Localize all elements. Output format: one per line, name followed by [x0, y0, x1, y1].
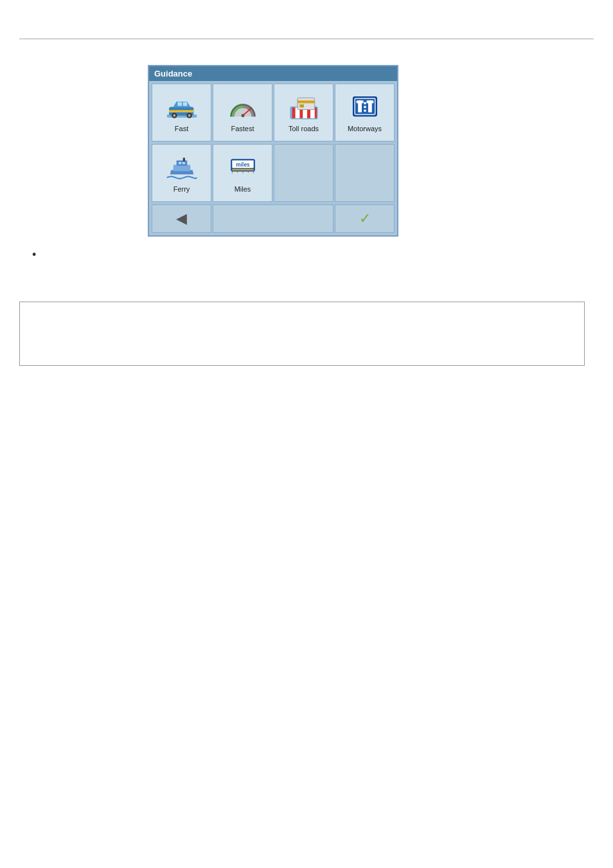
top-divider: [19, 39, 594, 39]
svg-rect-20: [298, 100, 315, 103]
svg-rect-2: [177, 102, 182, 106]
svg-rect-25: [356, 100, 363, 103]
svg-rect-3: [182, 102, 187, 106]
dialog-title: Guidance: [154, 69, 192, 78]
svg-rect-29: [364, 106, 366, 108]
empty-cell-1: [274, 144, 333, 202]
miles-label: Miles: [235, 185, 251, 193]
toll-roads-label: Toll roads: [289, 125, 319, 132]
fast-cell[interactable]: Fast: [152, 84, 211, 141]
miles-cell[interactable]: miles Miles: [213, 144, 272, 202]
svg-rect-21: [299, 104, 304, 107]
ferry-label: Ferry: [173, 185, 190, 193]
svg-point-6: [173, 114, 175, 117]
svg-text:miles: miles: [236, 162, 250, 168]
svg-rect-39: [232, 169, 253, 171]
ferry-cell[interactable]: Ferry: [152, 144, 211, 202]
guidance-grid-row1: Fast: [149, 81, 397, 144]
speedometer-icon: [226, 94, 260, 122]
empty-cell-2: [335, 144, 395, 202]
svg-rect-15: [314, 107, 316, 118]
svg-point-8: [188, 114, 190, 117]
ferry-icon: [164, 154, 199, 183]
svg-rect-32: [176, 161, 187, 166]
back-button[interactable]: ◀: [152, 204, 211, 233]
check-icon: ✓: [359, 210, 371, 227]
svg-rect-12: [292, 107, 295, 118]
svg-rect-19: [298, 98, 315, 109]
bullet-section: •: [32, 247, 41, 263]
back-arrow-icon: ◀: [176, 210, 187, 227]
miles-icon: miles: [226, 154, 260, 183]
motorway-icon: [348, 94, 382, 122]
dialog-title-bar: Guidance: [149, 66, 397, 81]
svg-rect-34: [182, 162, 184, 164]
svg-rect-35: [182, 158, 184, 161]
svg-rect-30: [364, 110, 366, 112]
svg-rect-28: [364, 102, 366, 104]
svg-rect-33: [179, 162, 181, 164]
fast-label: Fast: [175, 125, 188, 132]
content-area: Guidance: [0, 59, 613, 366]
svg-rect-27: [366, 100, 373, 103]
svg-point-10: [241, 114, 244, 117]
confirm-button[interactable]: ✓: [335, 204, 395, 233]
svg-rect-4: [169, 110, 193, 112]
guidance-dialog: Guidance: [148, 65, 398, 237]
page-container: Guidance: [0, 0, 613, 868]
bottom-empty-space: [213, 204, 333, 233]
fastest-label: Fastest: [231, 125, 254, 132]
motorways-cell[interactable]: Motorways: [335, 84, 395, 141]
motorways-label: Motorways: [348, 125, 382, 132]
info-box: [19, 302, 585, 366]
fastest-cell[interactable]: Fastest: [213, 84, 272, 141]
guidance-bottom-bar: ◀ ✓: [149, 204, 397, 235]
bullet-dot: •: [32, 247, 36, 263]
toll-icon: [287, 94, 321, 122]
car-icon: [164, 94, 199, 122]
toll-roads-cell[interactable]: Toll roads: [274, 84, 333, 141]
guidance-grid-row2: Ferry miles: [149, 144, 397, 204]
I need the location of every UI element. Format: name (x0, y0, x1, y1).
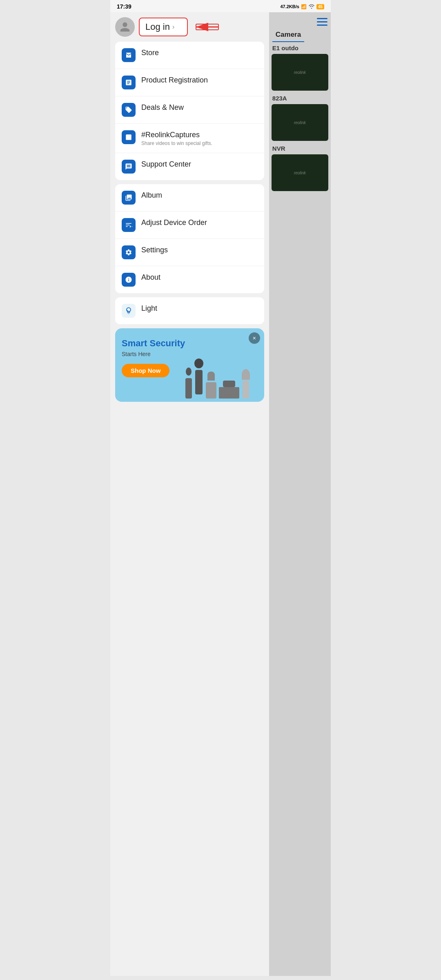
hamburger-menu-button[interactable] (317, 18, 327, 26)
menu-item-about[interactable]: About (115, 266, 264, 293)
promotional-banner: × Smart Security Starts Here Shop Now (115, 328, 264, 402)
avatar (115, 17, 135, 37)
svg-rect-3 (126, 134, 131, 140)
adjust-device-order-icon (122, 218, 136, 232)
status-bar: 17:39 47.2KB/s 📶 45 (110, 0, 331, 12)
menu-item-adjust-device-order[interactable]: Adjust Device Order (115, 212, 264, 239)
signal-icon: 📶 (301, 4, 307, 9)
store-label: Store (141, 48, 258, 58)
shop-now-button[interactable]: Shop Now (122, 364, 169, 377)
menu-group-2: Album Adjust Device Order (115, 184, 264, 293)
status-time: 17:39 (117, 3, 131, 10)
menu-group-1: Store Product Registration (115, 42, 264, 180)
camera-section-title: Camera (272, 29, 304, 42)
battery-indicator: 45 (316, 4, 324, 9)
menu-item-store[interactable]: Store (115, 42, 264, 69)
camera-item-nvr: NVR (269, 143, 331, 153)
main-layout: Log in › (110, 12, 331, 976)
status-right: 47.2KB/s 📶 45 (280, 4, 324, 9)
album-label: Album (141, 191, 258, 200)
login-chevron-icon: › (172, 23, 174, 31)
reolink-watermark-e1: reolink (294, 70, 306, 75)
product-registration-icon (122, 76, 136, 89)
login-button[interactable]: Log in › (139, 18, 188, 36)
menu-item-deals[interactable]: Deals & New (115, 96, 264, 124)
menu-item-settings[interactable]: Settings (115, 239, 264, 266)
menu-item-album[interactable]: Album (115, 184, 264, 212)
camera-thumbnail-e1[interactable]: reolink (272, 54, 328, 91)
wifi-icon (308, 4, 315, 9)
menu-item-product-registration[interactable]: Product Registration (115, 69, 264, 96)
camera-thumbnail-823a[interactable]: reolink (272, 104, 328, 141)
settings-label: Settings (141, 245, 258, 255)
login-label: Log in (145, 22, 170, 32)
menu-group-3: Light (115, 297, 264, 324)
support-center-icon (122, 160, 136, 174)
arrow-indicator (192, 21, 220, 33)
camera-section: Camera E1 outdo reolink 823A reolink NVR… (269, 29, 331, 191)
status-speed: 47.2KB/s (280, 4, 299, 9)
right-panel-header (269, 12, 331, 29)
camera-item-823a: 823A (269, 92, 331, 102)
reolink-watermark-nvr: reolink (294, 171, 306, 175)
banner-close-button[interactable]: × (249, 332, 260, 344)
about-icon (122, 273, 136, 287)
album-icon (122, 191, 136, 205)
menu-item-support-center[interactable]: Support Center (115, 153, 264, 180)
right-panel: Camera E1 outdo reolink 823A reolink NVR… (269, 12, 331, 976)
store-icon (122, 48, 136, 62)
adjust-device-order-label: Adjust Device Order (141, 218, 258, 227)
camera-item-e1: E1 outdo (269, 42, 331, 52)
banner-subtitle: Starts Here (122, 351, 185, 357)
deals-label: Deals & New (141, 103, 258, 112)
menu-item-light[interactable]: Light (115, 297, 264, 324)
camera-thumbnail-nvr[interactable]: reolink (272, 154, 328, 191)
reolink-captures-icon (122, 130, 136, 144)
product-registration-label: Product Registration (141, 76, 258, 85)
login-row: Log in › (115, 17, 264, 37)
light-icon (122, 304, 136, 318)
banner-title: Smart Security (122, 338, 185, 349)
menu-item-reolink-captures[interactable]: #ReolinkCaptures Share videos to win spe… (115, 124, 264, 153)
support-center-label: Support Center (141, 160, 258, 169)
about-label: About (141, 273, 258, 282)
reolink-captures-subtitle: Share videos to win special gifts. (141, 140, 258, 146)
left-panel: Log in › (110, 12, 269, 976)
deals-icon (122, 103, 136, 117)
settings-icon (122, 245, 136, 259)
reolink-watermark-823a: reolink (294, 120, 306, 125)
light-label: Light (141, 304, 258, 313)
reolink-captures-label: #ReolinkCaptures (141, 130, 258, 140)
=-=-=
Exercise brief: Gather from the entries above all lines that include the string "motorways".

Solution to this exercise:
motorways-cell[interactable]: Motorways: [335, 84, 395, 141]
motorways-label: Motorways: [348, 125, 382, 132]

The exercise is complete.